**EXERCISE DESCRIPTION**
Scan the data for lines with "staticText" and report the count by itself.

Structured page parsing data
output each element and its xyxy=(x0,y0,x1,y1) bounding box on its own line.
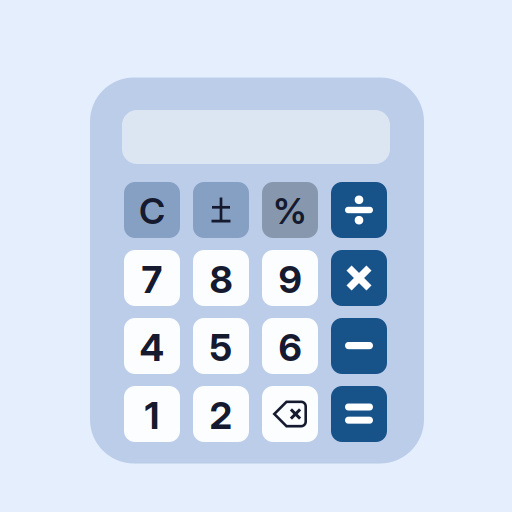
button[interactable]: Subtract xyxy=(331,318,387,374)
button[interactable]: 1 xyxy=(124,386,180,442)
staticText: 2 xyxy=(210,393,232,438)
button[interactable]: Delete xyxy=(262,386,318,442)
button[interactable]: 4 xyxy=(124,318,180,374)
staticText: % xyxy=(273,189,307,233)
button[interactable]: Equals xyxy=(331,386,387,442)
button[interactable]: Toggle sign xyxy=(193,182,249,238)
staticText: 7 xyxy=(142,257,162,302)
staticText: 6 xyxy=(278,325,302,370)
button[interactable]: Divide xyxy=(331,182,387,238)
button[interactable]: 6 xyxy=(262,318,318,374)
staticText: 8 xyxy=(210,257,232,302)
staticText: 4 xyxy=(140,325,164,370)
button[interactable]: 9 xyxy=(262,250,318,306)
staticText: C xyxy=(139,189,165,233)
button[interactable]: 5 xyxy=(193,318,249,374)
button[interactable]: 2 xyxy=(193,386,249,442)
staticText: 9 xyxy=(278,257,302,302)
button[interactable]: 8 xyxy=(193,250,249,306)
staticText: 1 xyxy=(144,393,160,438)
staticText: 5 xyxy=(210,325,232,370)
button[interactable]: % xyxy=(262,182,318,238)
button[interactable]: 7 xyxy=(124,250,180,306)
button[interactable]: Multiply xyxy=(331,250,387,306)
button[interactable]: C xyxy=(124,182,180,238)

**RESULT OF THE EXERCISE**
10